What Is a Security Token?
Security tokens are similar to stock certificates that officially represent ownership. The key difference is that security tokens are recorded on the blockchain and represented by a token. For this reason, they can be referred to as equity tokens and are regarded as securities by financial regulatory bodies. This subjects a security token to the same regulations that govern traditional securities, such as stocks and bonds.
Security tokens benefit from blockchain technology, as it eliminates the friction, delays, and fees commonly associated with traditional capital markets. In comparison with the traditional market, a security token can further fractionalise an asset to make it accessible for smaller-market participants.
From the perspective of a trader, the transparency of a public ledger makes it almost impossible for market manipulation, deception, or misunderstanding regarding the ownership.
Types of Security Tokens
Equity tokens are similar to traditional stocks — they both represent shares in a company, and owning them means owning a fraction of the company. The main difference is that, while a traditional stock is often logged in a centralised database, an equity token is recorded on the blockchain.

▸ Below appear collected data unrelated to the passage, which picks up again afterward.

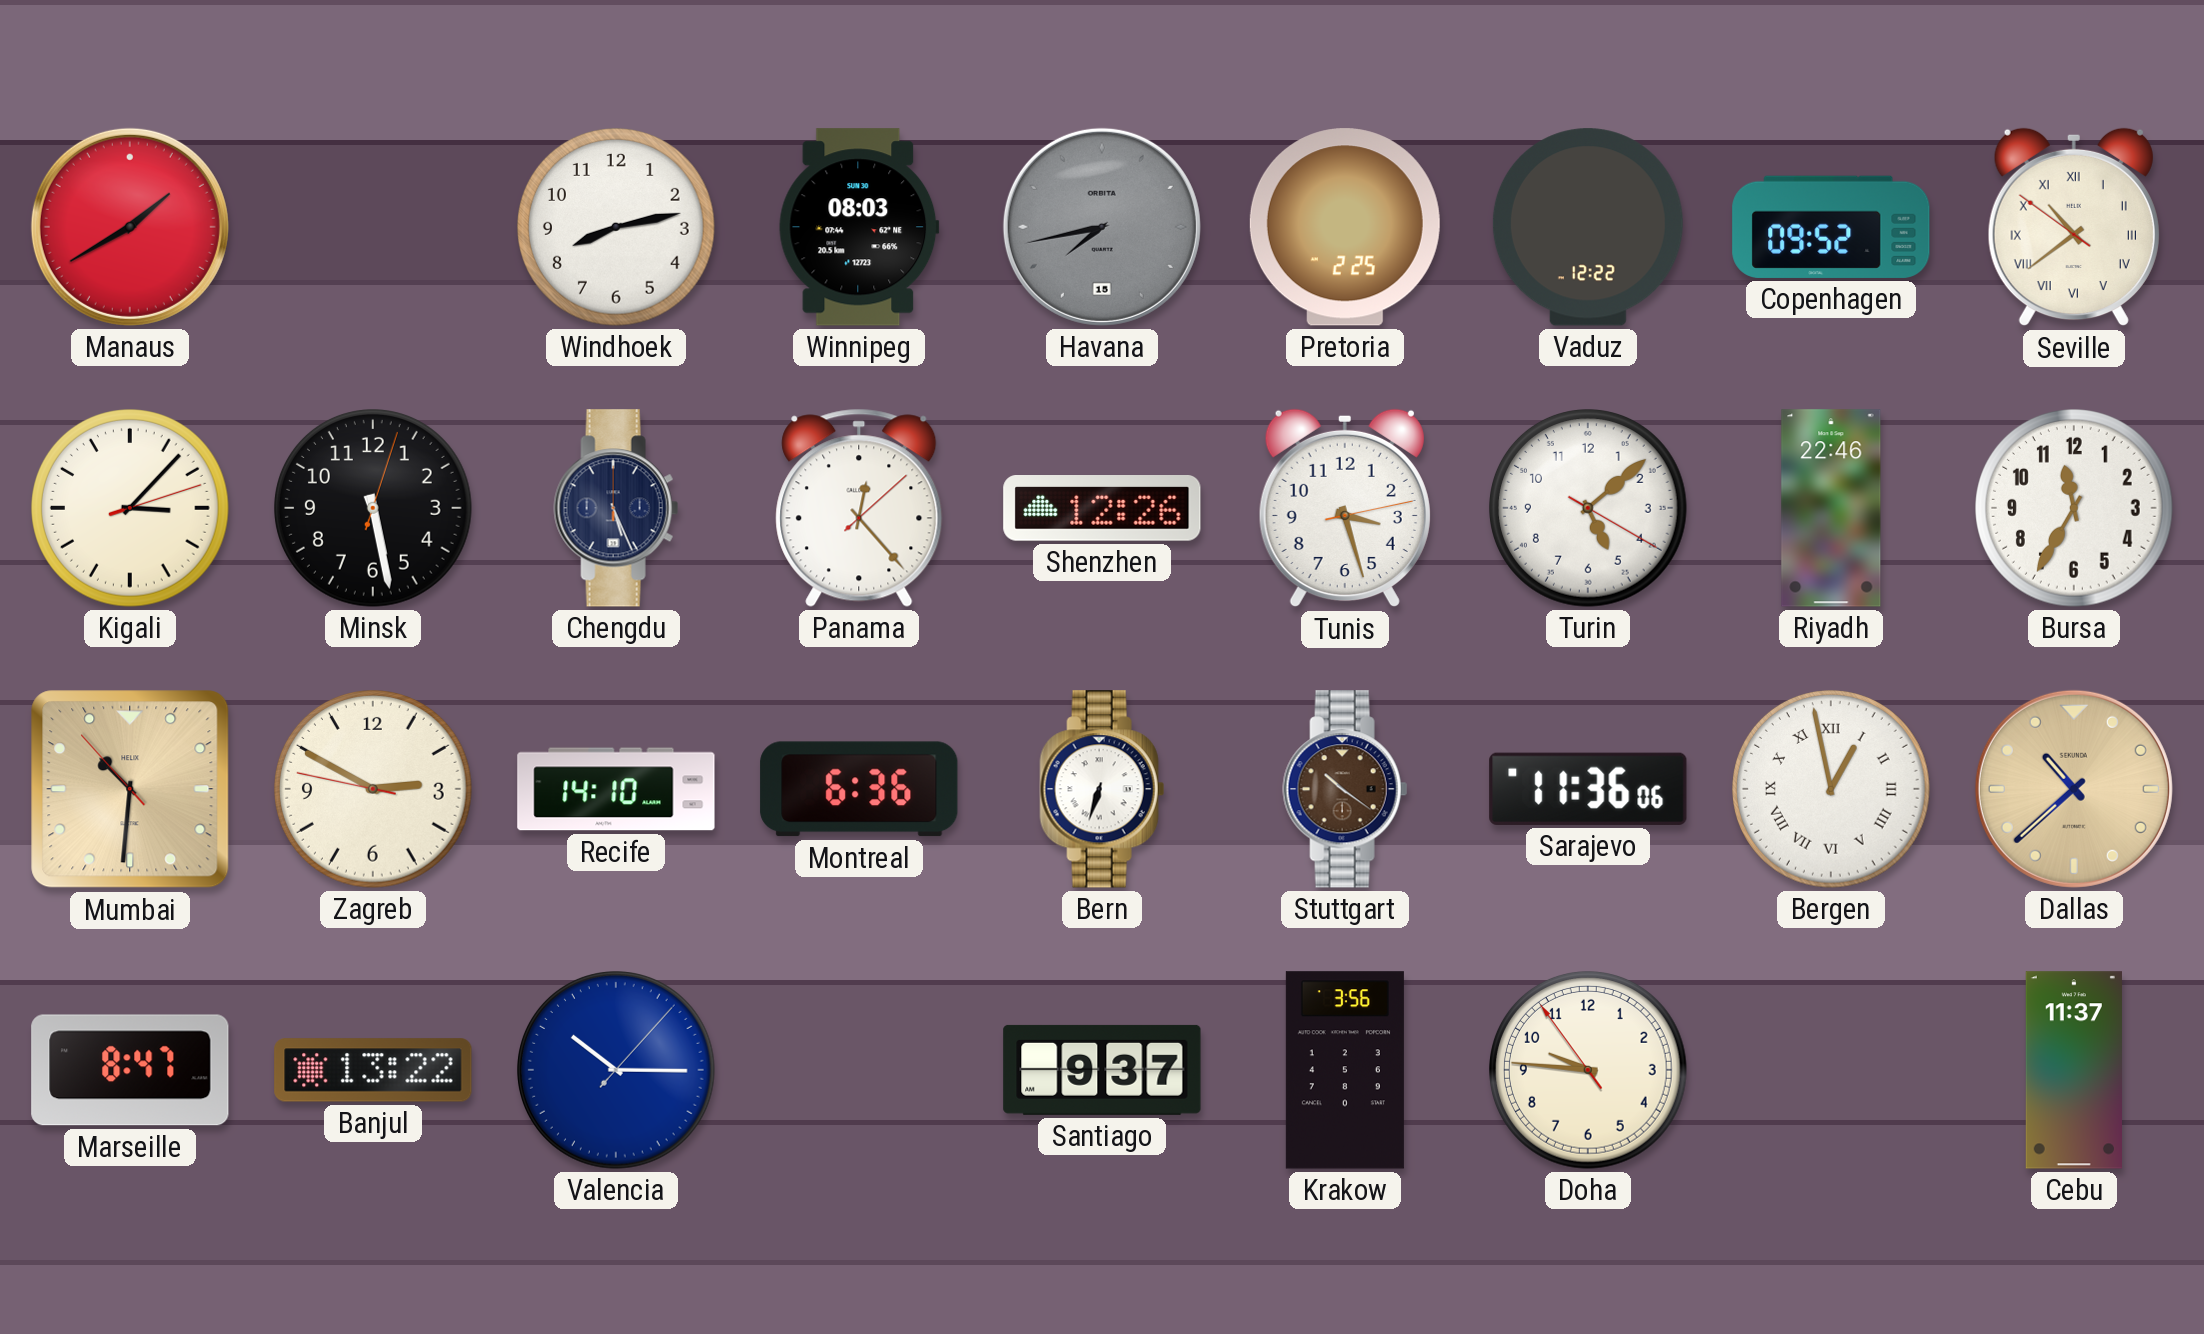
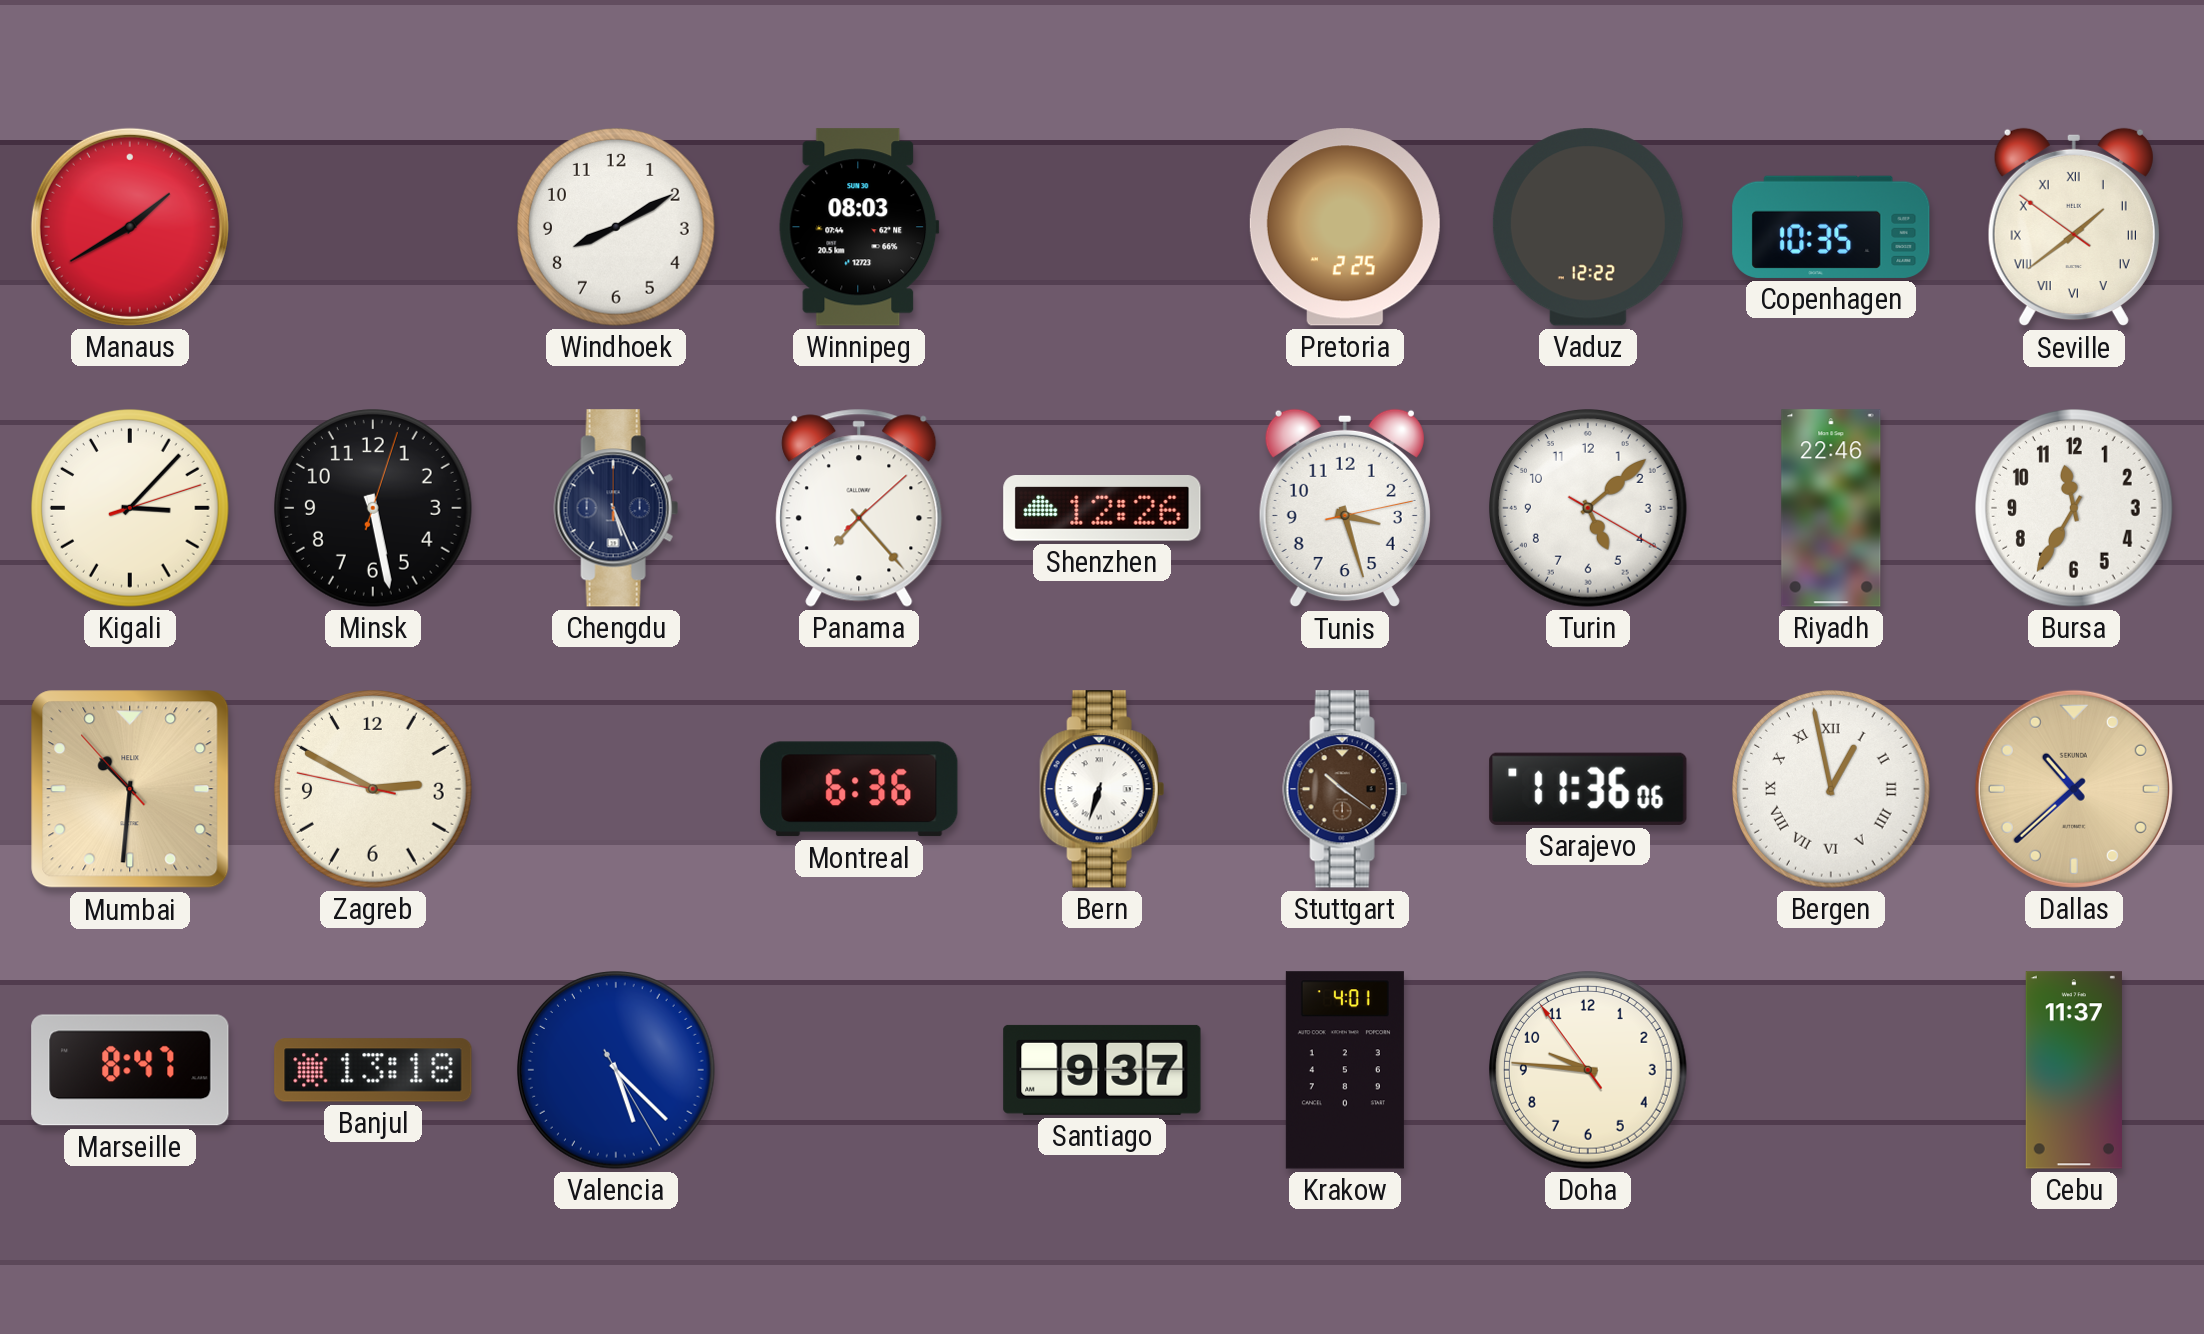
Windhoek: 8:13 -> 8:10
Havana: 7:43 -> none
Copenhagen: 09:52 -> 10:35
Seville: 10:38 -> 1:38
Panama: 12:23 -> 7:23
Recife: 14:10 -> none
Banjul: 13:22 -> 13:18
Valencia: 10:15 -> 5:22
Krakow: 3:56 -> 4:01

Debt tokens are essentially short-term loans from investors to a company. Commonly, they are debt instruments, such as corporate bonds or real estate mortgages, that are converted into tokens. This type of security token produces a yield in the form of dividends based on the payments of the underlying debt instrument.
This category of security tokens represents the ownership of real-world assets (RWAs), such as real estate, art, or commodities. Asset-backed tokens leverage the benefits of blockchain technology for a more secure and transparent record of transactions, with reduced fraud and settlement times.